Other benefits in doing regular osteoporosis exercises:
- Regular exercise may bring good sense of well-being
- Increased ability to carry out daily tasks and activities
- Exercise Improves body posture
- exercise relieves or lessens joint and body pain
Resistance training exercise for osteoporosis
Resistance and strength training exercise for osteoporosis include the use of free weights, weight machines, resistance bands or water exercises to strengthen the muscles and bones in the arms and upper spine. Studies have shown that continued resistance training exercise may slow down the loss of bone mass.
When doing resistance training exercise for osteoporosis, focus on strengthening the muscles between the shoulder blades. With correct body posture and strenthened back muscles, this may reduce the harmful stress on the bones and help maintain the bone density.
Weight-bearing exercises for osteoporosis
Weight-bearing aerobic exercises for osteoporosis patients involve doing aerobic exercise on the feet, with the bones supporting the body weight. Weight-bearing exercises include walking, dancing, low-impact aerobics and gardening. These types of exercises, work by strentheing the supporting muscles of the legs, hips and lower spine and also help in reducing the bone density loss. Aerobic exercises also reduces the risk of cardiovascular disease.
Swimming and water aerobics have many benefits, but they don't have the impact your bones need to slow mineral loss. In cases of extreme osteoporosis or during rehabilitation following a fracture, however, these activities can be useful.

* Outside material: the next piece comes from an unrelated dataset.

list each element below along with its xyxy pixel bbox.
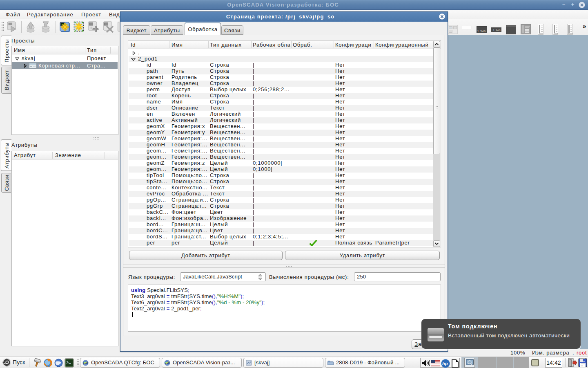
svg-text:hp: hp	[442, 361, 448, 366]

Flexibility and stretching exercise for osteoporosis
Flexibity and stretching exercise for osteoporosis help by increasing the mobility of joints. Being able to bend, extend and rotate the joints helps prevent muscle injury in osteporosis. Increased flexibility can also help improve body posture. Chest and shoulder stretches may be helpful, as may prone push-ups.
It is best that the muscles stretching exercise be done before and after every exercise session. They should be done gently and slowly, without bouncing. Relax and breathe deeply while you stretch. Avoid stretches that flex your spine or cause you to bend at the waist. These positions may put excessive stress on the bones in your spine, placing you at greater risk of a compression fracture.
Movements to avoid
Avoid High-impact exercises, such as running, jumping, or jogging. These exercises increase compression in your spine and lower extremities and can lead to fractures in weakened bones. Avoid jerky, rapid movements in general. Try to move in a slow and controlled manner.
Avoid exercises in which you bend forward and twist your waist, such as touching your toes, doing sit-ups or using a rowing machine. These movements also compress the bones in your spine. Other activities that may require you to bend or twist forcefully at the waist are golf, tennis, bowling and some yoga poses.